Das zeigen auch Wahlanalysen der Bundestagswahl 2017: Jeder vierte Arbeiter wählte konservativ. Weitere 23% von ihnen wählten SPD, 21% die AfD und nur 10% wählten Linkspartei (2009 waren es noch 35%!). Ein ähnliches Bild ergibt sich bei den Arbeitslosen: Trotz Verluste ist die SPD hier mit 23% die stärkste Kraft, dicht gefolgt von der AfD mit 21% und CDU mit 20% – nur 10% wählte Linkspartei (2009 waren es 31%). Fast 1,5 Millionen Nichtwähler gaben ihre Stimme 2017 für die AfD ab. Die AfD ist damit nicht nur die Arbeiter-, sondern auch die Protestpartei Deutschlands.

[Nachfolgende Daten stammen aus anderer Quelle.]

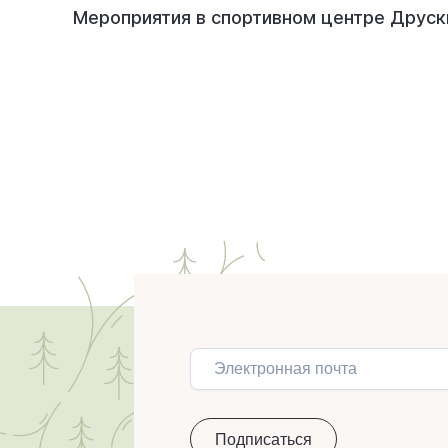
Мероприятия в спортивном центре Друск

Die Forderung, linke Parteien müssen endlich wieder Klassenpolitik betreiben, statt sich an Themen wie Identitätspolitik und Cancel Culture abzuarbeiten, ist daher Unsinn. Ihr liegt die Vorstellung zugrunde, man könnte Klassenpolitik von »Aus« auf »An« schalten; als könne man sich mir nichts, dir nichts aus der Klassengesellschaft begeben. Aber es gibt kein Entrinnen von Klasse: Jede Politik ist Klassenpolitik. Das ist auch der Noch-Vorsitzenden der Linkspartei Katja Kipping bewusst. Auf die Frage, was sie denn tue, wenn sie nicht mehr zum Stammtisch der einfachen Leute eingeladen wird, entgegnet sie: Sie warte gar nicht auf Einladungen, sondern veranstalte ihren eigenen Stammtisch. Das sollte man ernst nehmen: Die deutsche Linke hat eine neue Klassenbasis für sich gefunden – die PMC.